Restauration conservatrice ou radicalisation démocratique

par Felipe Lagos Rojas
Iraci?¡ Hassler, parti communiste, fête sa victoire comme maire de Santiago (Photo Felipe Figueroa)
Le risque d'une victoire de Kast a réactivé un mouvement social que beaucoup croyaient éteint. La défaite du néofascisme au second tour de la présidentielle dépendra largement de ce regain de la mobilisation populaire.
Les élections présidentielle et législatives du dimanche 21 novembre doivent être lues comme une défaite des gauches. Lors du scrutin du 19 décembre, le candidat du Frente Amplio, Gabriel Boric, affrontera celui de l'extrême droite, José Antonio Kast dans des conditions beaucoup moins favorables que prévu (1), ce qui compromet même les progrès du processus constituant.
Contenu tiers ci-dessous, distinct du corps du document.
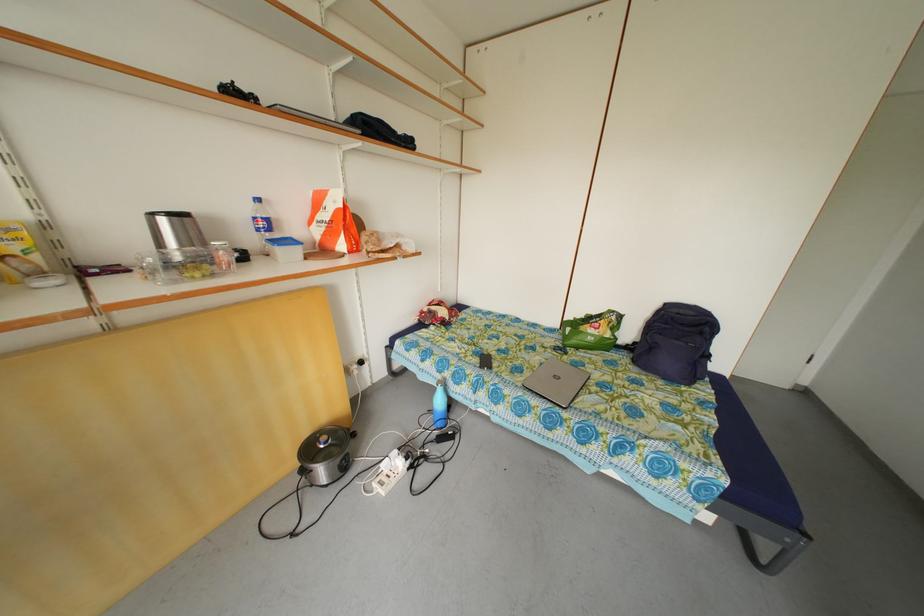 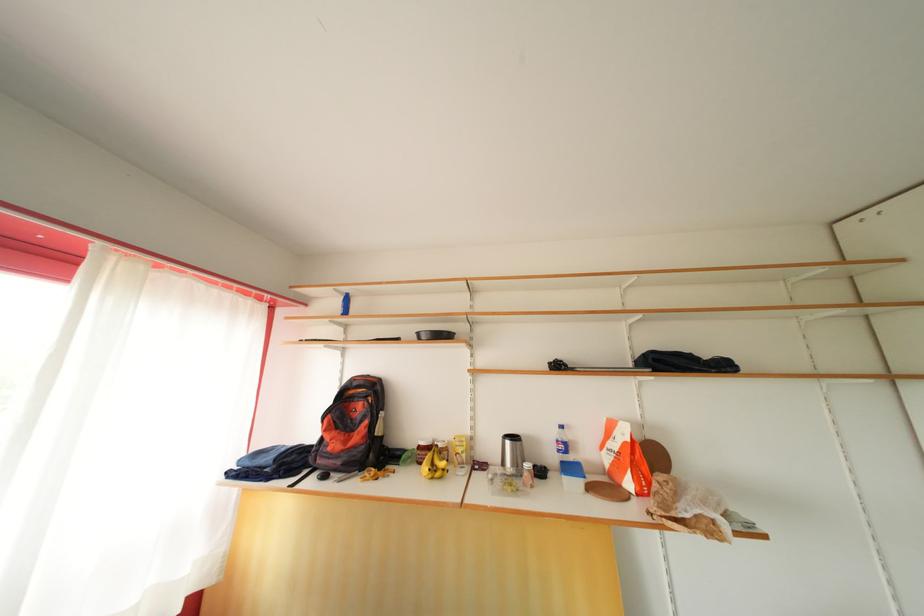 Where in the second image is the point corresponding to the point at 204,275 from the first image?

(517, 490)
Si l'on prend comme référence le référendum sur le changement de la Constitution d'octobre 2020, on peut dire que Kast et la droite ont en général réussi à récupérer les votes en faveur du " rejet », tandis que la gauche (même si l'on ajoute les candidatures du centre et du centre-gauche) n'a pas pu faire de même avec les votes en faveur de l'" approbation ». Par ailleurs, le taux de participation a encore reculé, passant de 51 % lors du référendum à 43 % (soit un peu plus de 7 millions d'électeurs) dimanche dernier.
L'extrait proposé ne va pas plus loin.